Mozes Bloemhof, geboren op 24 November 1888 in Amsterdam, was een zoon van Salomon Abraham Bloemhof en Roosje Ossendrijver. Zijn moeder overleed op 25 Augustus 1909 op 55 jarige leeftijd in Amsterdam, waarna zijn vader op 12 Januari 1911 een tweede huwelijk aanging met Anna Vleeskruijer, een dochter van Leendert Wolf Vleeskruijer en Judic Klerk.
Uit het eerste huwelijk van zijn vader kreeg Mozes drie zusters, t.w. Cato, Judith en Reintje, Uit het tweed huwelijk van zijn vader kreeg hij nóg twee zussen, t.w. Judic en Johanna. Allen werden met hun gezinnen tijdens de Sjoa vermoord.

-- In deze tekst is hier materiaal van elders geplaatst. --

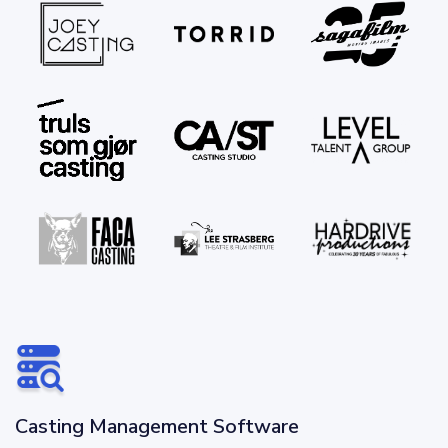
Casting Management Software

Mozes Bloemhof trouwde op 6 Maart 1912 in Amsterdam met zijn volle nicht Sippora Wertheim, een dochter van Levie Wertheim en Henriette Bloemhof. Het echtpaar kreeg twee zonen, t.w. Salomon in 1912 en Louis in 1916. Het hele gezin is tijdens de Sjoa vermoord.
Na zijn huwelijk woonde Mozes met zijn vrouw Roosje in de Vrolikstraat 226 III in Amsterdam. Daar werden hun beide kinderen geboren. Op 27 Augustus 1929 verhuisde het gezin naar de Plantage Middenlaan 32 I, wat tevens hun laatst bekende adres in Amsterdam bleek te worden.
Hun beide zonen, Salomon en Louis woonden thuis. Salomon echter trouwde op 29 Februari 1940 met Roza Agstteribbe en verhuisde toen met zijn vrouw naar hun eigen adres in de Kribbestraat 26 I in Amsterdam Zuid. Salomon werd op 7 Mei 1943 in Sobibor vermoord. Zijn vrouw Roza heeft de Holocaust overleefd.
Hun 26-jarige zoon Louis was nog ongehuwd toen hij op 14 Juli 1942 in Westerbork werd geregistreerd. Op 21 Juli werd hij naar Auschwitz gedeporteerd, als dwangarbeider tewerkgesteld en daar om het leven gekomen. Zijn overlijdensdatum is vastgesteld als 30 September 1942 in Auschwitz.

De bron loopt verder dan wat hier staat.